African art

Trial of Quai Branly protestors in Paris centres on ‘political’ aspect of activist action

Court erupts after attendee shouts that African funeral pole "belongs to us"

The Congolese activist Emery Mwazulu Diyabanza speaks to the media at the Palais de Justice courthouse, in Paris, where he and others are on trial on aggravated theft charges for trying to remove a 19th century African funeral pole from a Paris museum, in a protest against colonial-era plundering of African art © AP Photo/Thibault Camus

The trial of five protestors accused of stealing an African funeral pole from the Musée du Quai Branly-Jacques Chirac earlier this year has begun in Paris, with the case hinging on whether the act was theft or a protest against colonialism. The African activist Emery Mwazulu Diyabanza led the protest group known as Les Marrons Unis Dignes et Courageux, which describes itself as “a pan-African organisation fighting for the freedom and transformation of Africa”.

In June, the group tried to seize an African funeral pole from the museum because “most of the works were taken during colonialism and we want justice”, they said. In a statement, the French Ministry of Culture said that five people tore a 19th-century Bari funeral pole from its base at the ethnographic museum. The five protesters were stopped before they could leave the museum with the work.

The incident brings the issue of restitution to the fore once more with a renewed call for Western museums to consider returning works to their countries of origin. Diyabanza tells The Art Newspaper that this was “an act of active diplomacy, not theft…. This trial is all about the colonial past because it is within this context that our heritage has been plundered. Also, in voluntarily handing over the work, there is no theft; I surrendered to the police.”
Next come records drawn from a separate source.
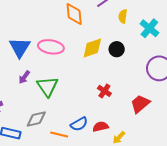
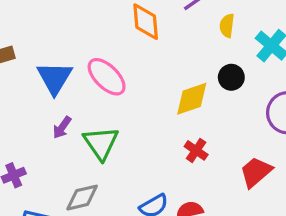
pink ellipse: (51, 47) -> (107, 77), turned 35
yellow diamond: (92, 48) -> (192, 99), moved
black circle: (117, 49) -> (231, 77), moved

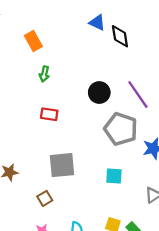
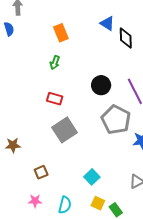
orange rectangle: (33, 41) -> (61, 33), moved
gray square: (62, 165) -> (65, 130), moved, turned -35
cyan square: (114, 176) -> (92, 177), moved, turned 35

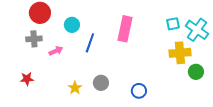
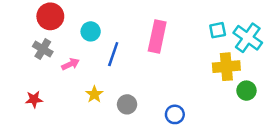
gray cross: (34, 39) -> (43, 49), turned 35
yellow star: (75, 88) -> (94, 94), moved

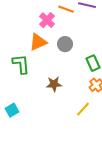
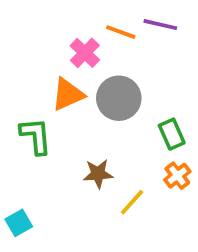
gray circle: (65, 44) -> (119, 98), size x1.5
yellow line: (83, 109) -> (132, 202), moved

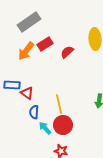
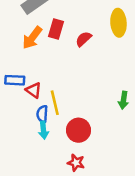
red rectangle: (45, 44) -> (56, 29), turned -42
yellow line: (59, 104) -> (55, 103), moved
cyan arrow: (45, 128) -> (44, 130), moved, turned -144

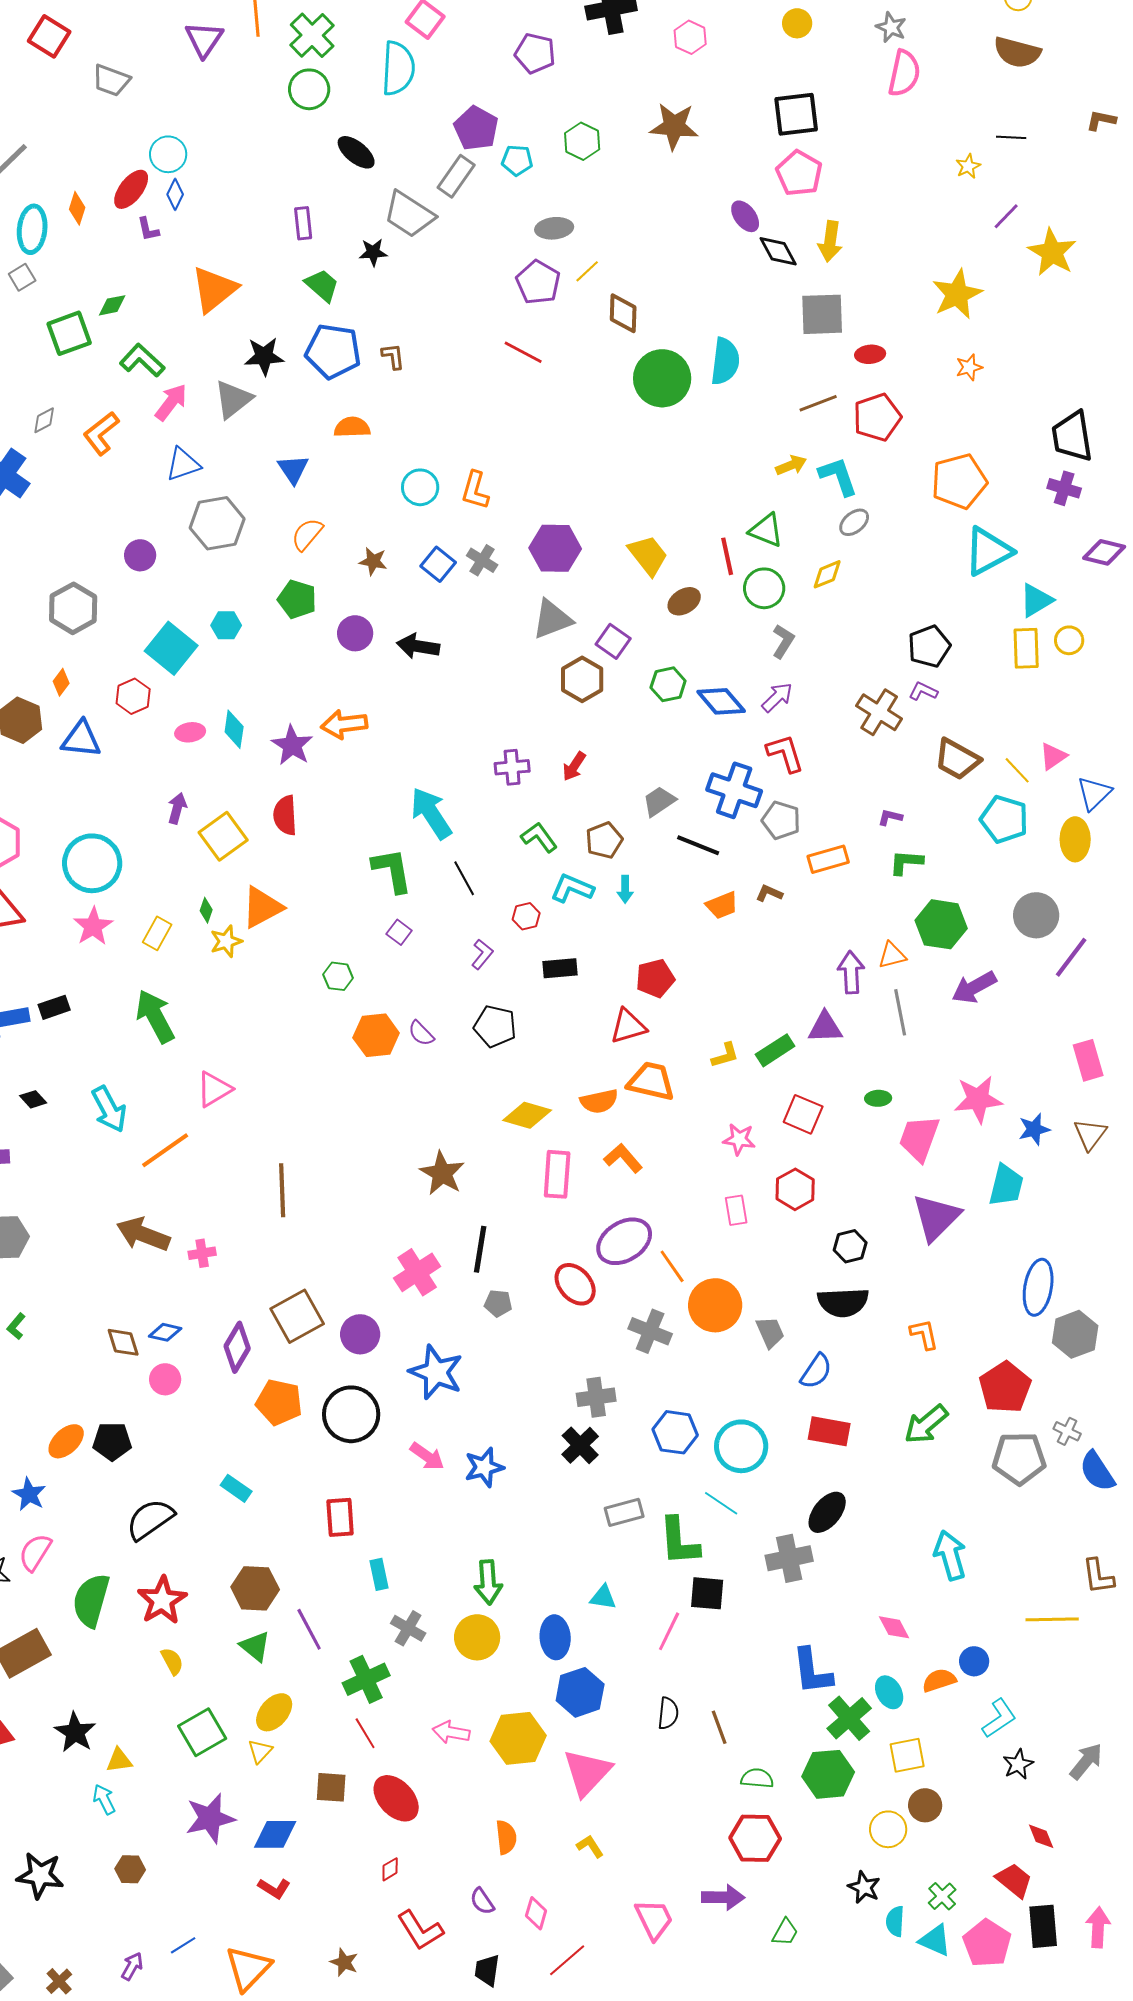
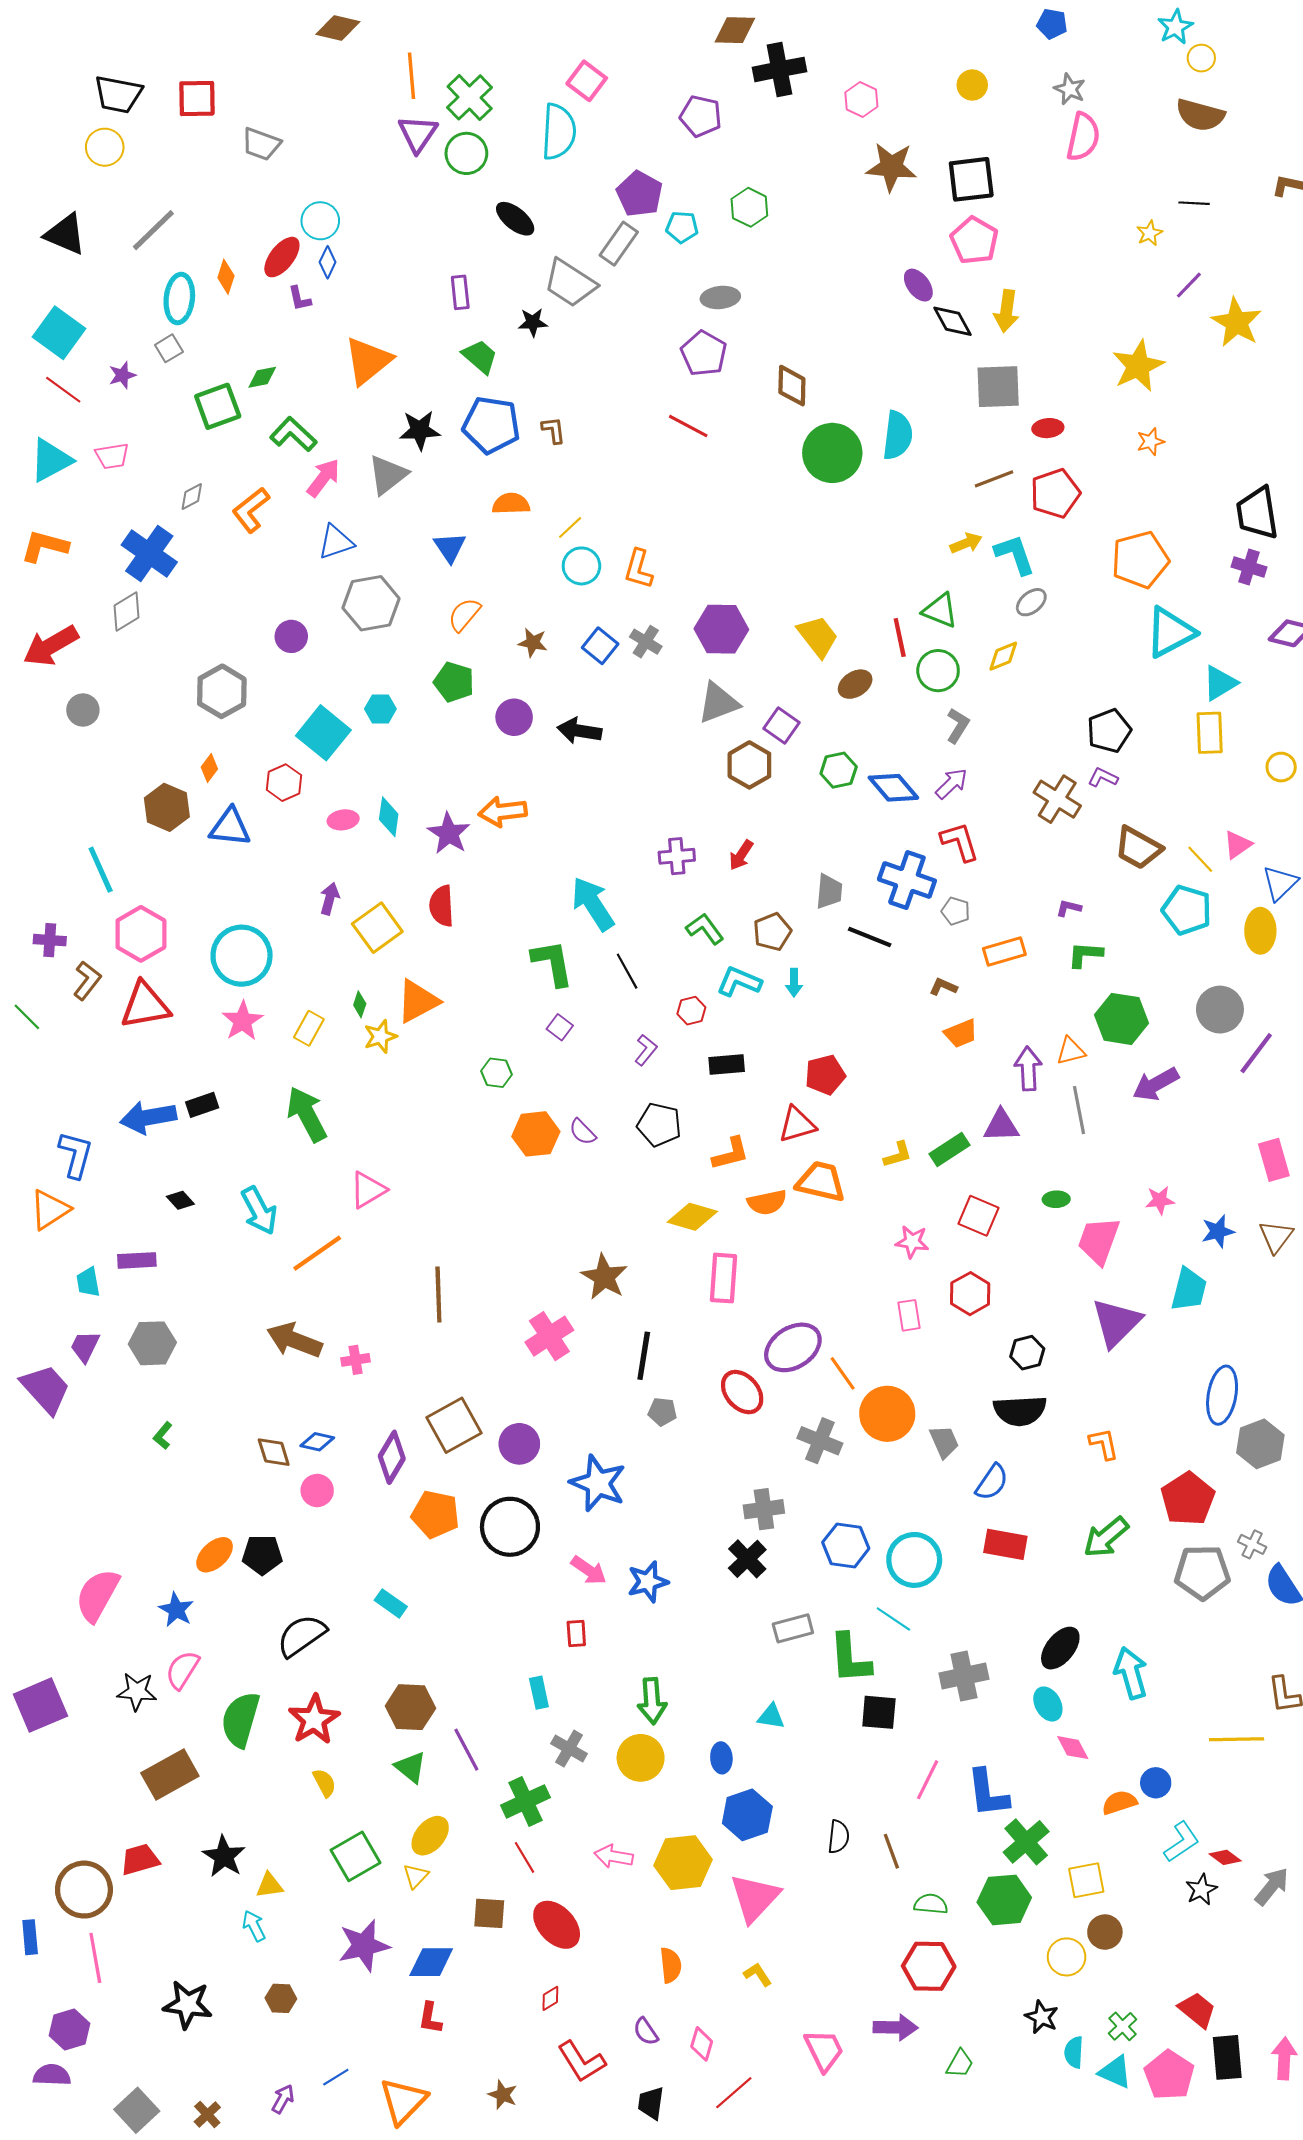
red square: (49, 36) -> (197, 98), turned -33
purple triangle: (204, 39) -> (418, 134), moved
brown star: (674, 126) -> (891, 167), moved
yellow line: (587, 271) -> (570, 528), moved
yellow circle: (1069, 640) -> (1281, 767), moved
gray trapezoid: (659, 801) -> (829, 891), turned 129
gray pentagon: (781, 820) -> (956, 911), size x0.7
orange trapezoid: (722, 905) -> (961, 1033), moved
pink star: (978, 1099) -> (1160, 1200), size x0.6
orange L-shape: (623, 1158) -> (731, 1154), moved, turned 117
pink cross: (417, 1272) -> (549, 1336), moved
black ellipse: (827, 1512) -> (1060, 1648), moved
red rectangle: (340, 1517) -> (576, 1634), moved, size x0.7
pink line: (669, 1631) -> (928, 1780), moved
blue ellipse: (555, 1637) -> (721, 1758), size x0.7
cyan ellipse: (889, 1692) -> (1048, 1704), moved
red diamond: (1041, 1836) -> (1225, 1857), moved, turned -32
red L-shape: (274, 1888) -> (430, 2018), turned 68

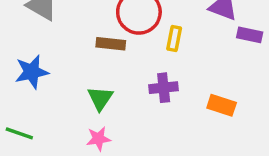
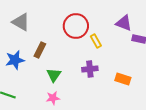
yellow rectangle: (174, 38) -> (96, 41), turned -40
brown rectangle: (111, 44) -> (40, 50), moved, turned -70

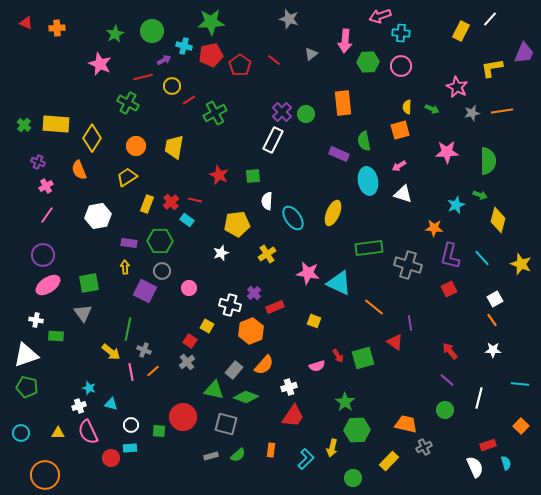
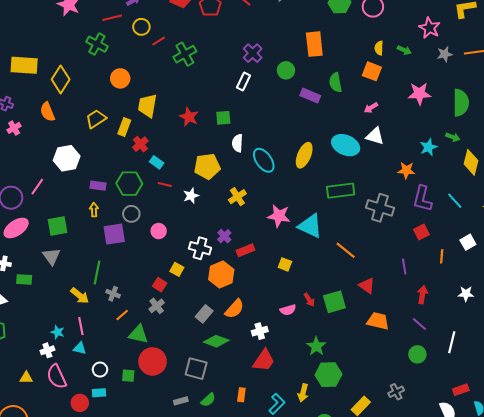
green circle: (306, 114) -> (286, 70), moved
orange square: (400, 130) -> (372, 71), turned 36
white rectangle: (273, 140) -> (244, 81), size x0.7
orange circle: (136, 146) -> (120, 78), moved
yellow trapezoid: (174, 147) -> (147, 106), moved
cyan ellipse: (368, 181) -> (346, 145), moved, turned -56
red line: (195, 200) -> (165, 185), moved
yellow rectangle: (147, 204) -> (124, 127), moved
pink line: (47, 215) -> (37, 187), moved
purple square: (145, 291) -> (114, 234), turned -35
orange line: (492, 320) -> (442, 256), moved, turned 40
purple line: (410, 323) -> (404, 266), moved
red arrow: (450, 351) -> (422, 295), turned 48
pink line: (131, 372) -> (81, 326), moved
green triangle: (214, 390) -> (138, 334), moved
orange trapezoid: (406, 424) -> (378, 321), moved

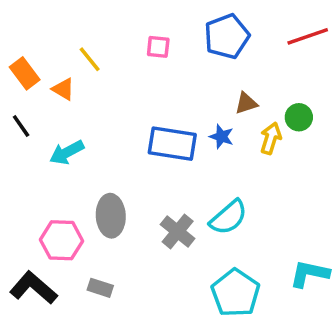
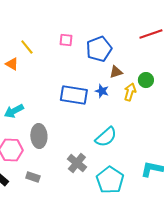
blue pentagon: (227, 36) -> (99, 49), moved
cyan arrow: (67, 152) -> (14, 111), moved
gray cross: (178, 232) -> (77, 163), moved

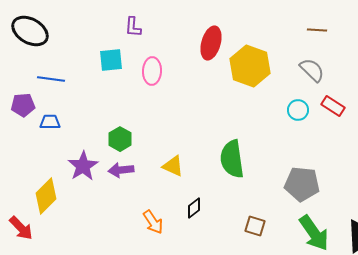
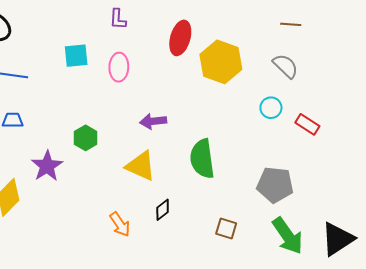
purple L-shape: (133, 27) -> (118, 19), moved
red rectangle: (333, 106) -> (307, 124), moved
yellow triangle: (173, 166) -> (141, 166), size x1.4
purple arrow: (121, 170) -> (153, 121), moved

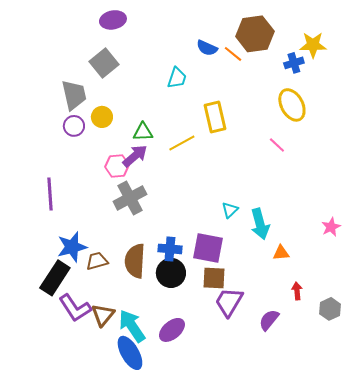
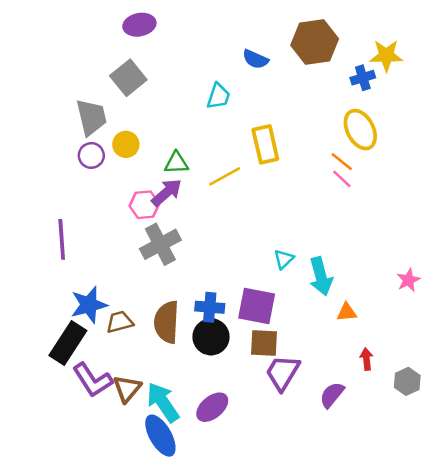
orange line: (233, 54) -> (342, 162), moved

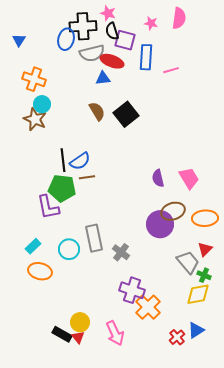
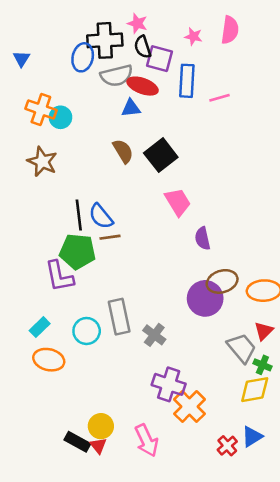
cyan circle: (42, 104) -> (60, 117), moved
blue semicircle: (80, 161) -> (101, 216), turned 85
pink trapezoid: (189, 178) -> (178, 202), moved

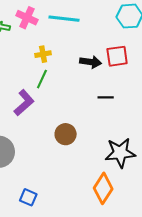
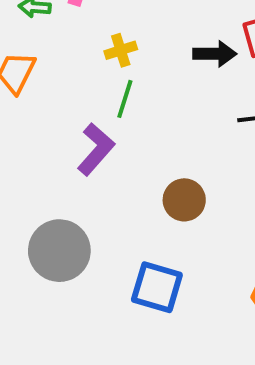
blue square: (28, 197) -> (157, 287), moved, size x1.5

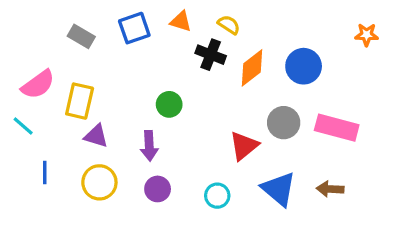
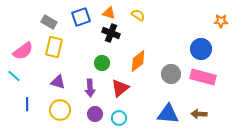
black cross: (211, 55) -> (111, 33), moved
blue circle: (304, 66) -> (201, 49), moved
orange diamond: (252, 68) -> (138, 61), moved
yellow rectangle: (80, 101) -> (54, 47), moved
red triangle: (244, 146) -> (120, 88), moved
blue triangle: (279, 189) -> (168, 114), turned -35
cyan circle: (217, 196) -> (119, 118), moved

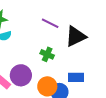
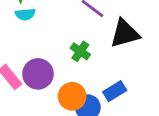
blue rectangle: (76, 77) -> (115, 91), turned -42

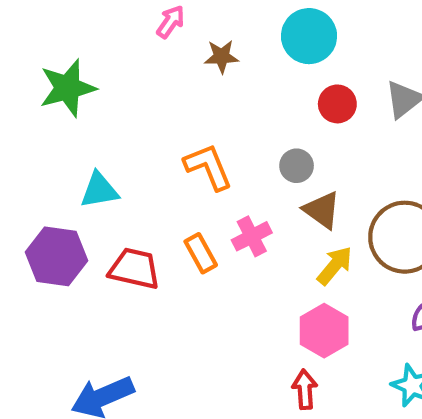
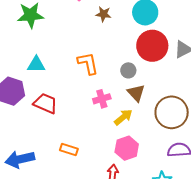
red circle: (337, 104) -> (152, 46), size x1.8
orange rectangle: (201, 253) -> (69, 149), moved, turned -54
yellow arrow: (335, 266) -> (123, 117), moved

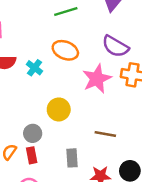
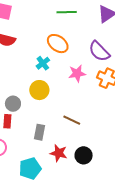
cyan cross: (34, 68) -> (43, 63), moved
pink star: (97, 79) -> (77, 73), size x0.7

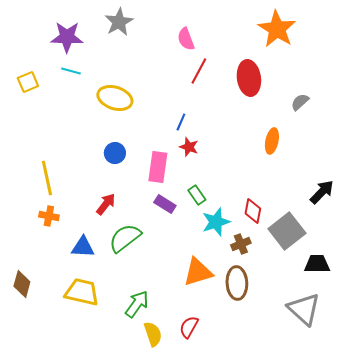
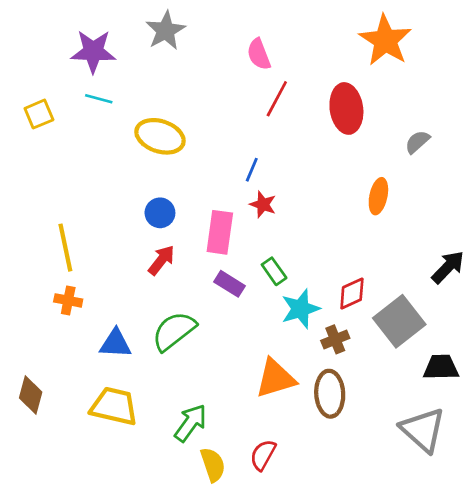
red arrow: (106, 204) -> (161, 260), moved
red diamond: (253, 211) -> (352, 294), turned 55

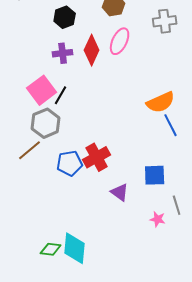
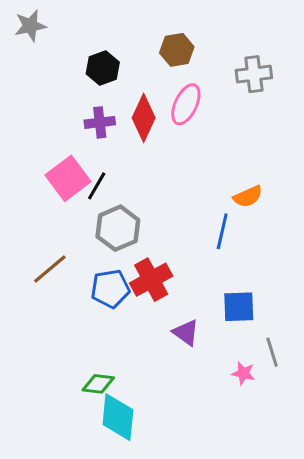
orange semicircle: (161, 102) -> (248, 196), size x0.7
gray hexagon: (46, 123) -> (118, 228), moved
blue line: (171, 125) -> (222, 231), moved, turned 40
green diamond: (51, 249) -> (98, 384), moved

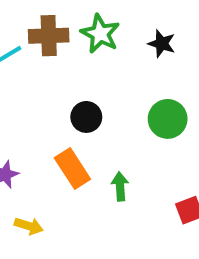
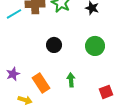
orange rectangle: (72, 169) -> (41, 83), moved

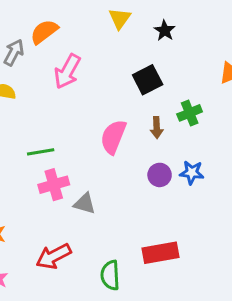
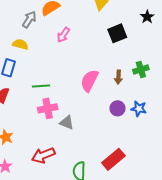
black star: (165, 31) -> (147, 17), moved
pink arrow: (67, 71) -> (63, 35), size x0.7
black square: (148, 80) -> (117, 33), moved
red rectangle: (160, 253) -> (113, 159), turned -35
Quai Branly lawyer, Yvon Goutal, said that because of ongoing discussions between France and Africa over possible restitution, “there is no need for this political act”, according to Associated Press. A Black woman in court shouted that the object “belongs to us” after Goutal said that thousands of works from former colonies belonged to the French state. The public prosecutor is now seeking €1,000 from Diyabanza and €500 each from the other protestors. A verdict is expected 14 October.